*DATA IN THIS EXERCISE:*
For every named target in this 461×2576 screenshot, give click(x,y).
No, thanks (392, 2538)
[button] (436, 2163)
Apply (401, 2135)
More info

*ACTIVITY:* From the first record to the last, print each one exactly.

*WORKED SOLUTION:*
For every named target in this 461×2576 screenshot, give click(x,y).
No, thanks (392, 2538)
[button] (436, 2163)
Apply (401, 2135)
More info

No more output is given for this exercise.